[Codel] [Cake] Control theory and congestion control

Jonathan Morton chromatix99 at gmail.com
Sun May 10 02:55:41 EDT 2015


> On 10 May, 2015, at 06:35, Dave Taht <dave.taht at gmail.com> wrote:
> 
> On Sat, May 9, 2015 at 12:02 PM, Jonathan Morton <chromatix99 at gmail.com> wrote:
>>> The "right" amount of buffering is *1* packet, all the time (the goal is
>>> nearly 0 latency with 100% utilization). We are quite far from achieving
>>> that on anything...
>> 
>> And control theory shows, I think, that we never will unless the mechanisms
>> available to us for signalling congestion improve. ECN is good, but it's not
>> sufficient to achieve that ultimate goal. I'll try to explain why.
> 
> The conex and dctcp work explored using ecn for multi-bit signalling.

A quick glance at those indicates that they’re focusing on the echo path - getting the data back from the receiver to the sender.  That’s the *easy* part; all you need is a small TCP option, which can be slotted into the padding left by TCP Timestamps and/or SACK, so it doesn’t even take any extra space.

But they do nothing to address the problem of allowing routers to provide a “hold” signal.  Even a single ECN mark has to be taken to mean “back off”; being able to signal that more than one ECN mark happened in one RTT simply means that you now have a way to say “back off harder”.

The problem is that we need a three-bit signal (five new-style signalling states, two states indicating legacy ECN support, and one “ECN unsupported” state) at the IP layer to do it properly, and we’re basically out of bits there, at least in IPv4.  The best solution I can think of right now is to use both of the ECT states somehow, but we’d have to make sure that doesn’t conflict too badly with existing uses of ECT(1), such as the “nonce sum”.  Backwards and forwards compatibility here is essential.
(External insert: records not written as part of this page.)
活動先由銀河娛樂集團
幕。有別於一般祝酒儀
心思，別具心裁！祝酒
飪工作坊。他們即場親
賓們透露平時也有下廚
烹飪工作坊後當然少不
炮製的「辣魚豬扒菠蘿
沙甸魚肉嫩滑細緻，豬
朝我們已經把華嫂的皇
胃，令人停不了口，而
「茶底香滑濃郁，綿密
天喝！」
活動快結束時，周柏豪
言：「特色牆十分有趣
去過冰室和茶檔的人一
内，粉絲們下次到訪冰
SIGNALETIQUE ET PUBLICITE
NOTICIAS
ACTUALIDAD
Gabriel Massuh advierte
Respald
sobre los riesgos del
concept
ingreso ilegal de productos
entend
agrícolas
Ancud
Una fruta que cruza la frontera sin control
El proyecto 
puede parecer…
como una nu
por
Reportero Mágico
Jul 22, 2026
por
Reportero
I’m thinking about the problem.

>> Bufferbloat is fundamentally about having insufficient information at the
>> endpoints about conditions in the network.
> 
> Well said.
> 
>> We've done a lot to improve that,
>> by moving from zero information to one bit per RTT. But to achieve that holy
>> grail, we need more information still.
> 
> context being aqm + ecn, fq, fq+aqm, fq+aqm+ecn, dctcp, conex, etc.
> 
>> Specifically, we need to know when we're at the correct BDP, not just when
>> it's too high. And it'd be nice if we also knew if we were close to it. But
>> there is currently no way to provide that information from the network to
>> the endpoints.
> 
> This is where I was pointing out that FQ and the behavior of multiple
> flows in their two phases (slow start and congestion avoidance)
> provides a few pieces of useful information  that could possibly be
> used to get closer to the ideal.

There certainly is enough information available in fq_codel and cake to derive a five-state congestion signal, rather than a two-state one, with very little extra effort.
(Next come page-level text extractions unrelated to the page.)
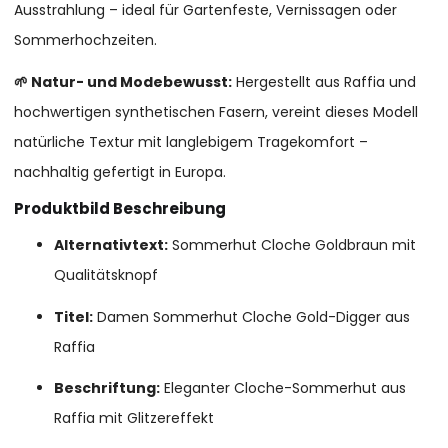
Ausstrahlung – ideal für Gartenfeste, Vernissagen oder
Sommerhochzeiten.
🌱 Natur- und Modebewusst:
Hergestellt aus Raffia und
hochwertigen synthetischen Fasern, vereint dieses Modell
natürliche Textur mit langlebigem Tragekomfort –
nachhaltig gefertigt in Europa.
Produktbild Beschreibung
Alternativtext:
Sommerhut Cloche Goldbraun mit
Qualitätsknopf
Titel:
Damen Sommerhut Cloche Gold-Digger aus
Raffia
Beschriftung:
Eleganter Cloche-Sommerhut aus
Raffia mit Glitzereffekt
Flow is sparse -> “Fast up”
Flow is saturating, but no standing queue -> “Slow up”
Flow is saturating, with small standing queue -> “Hold”
Flow is saturating, with large standing queue -> “Slow down”
Flow is saturating, with large, *persistent* standing queue -> “Fast down”

In simple terms, “fast” here means “multiplicative” and “slow” means “additive”, in the sense of AIMD being the current standard for TCP behaviour.  AIMD itself is a result of the two-state “bang-bang” control model introduced back in the 1980s.

It’s worth remembering that the Great Internet Congestion Collapse Event was 30 years ago, and ECN was specified 15 years ago.

> A control theory-ish issue with codel is that it depends on an arbitrary ideal (5ms) as a definition for "good queue", where "a
> gooder queue” is, in my definition at the moment, "1 packet outstanding ever closer to 100% of the time while there is 100% utilization”.

As the above table shows, Codel reacts (by design) only to the most extreme situation that we would want to plug into an improved congestion-control model.  It’s really quite remarkable, in that context, that it works as well as it does.  I don’t think we can hope to do significantly better until a better signalling mechanism is available.

But it does highlight that the correct meaning of an ECN mark is “back off hard, now”.  That’s how it’s currently interpreted by TCPs, in accordance with the ECN RFCs, and Codel relies on that behaviour too.  We have to use some other, deliberately softer signal to give a “hold” or even a “slow down” indication.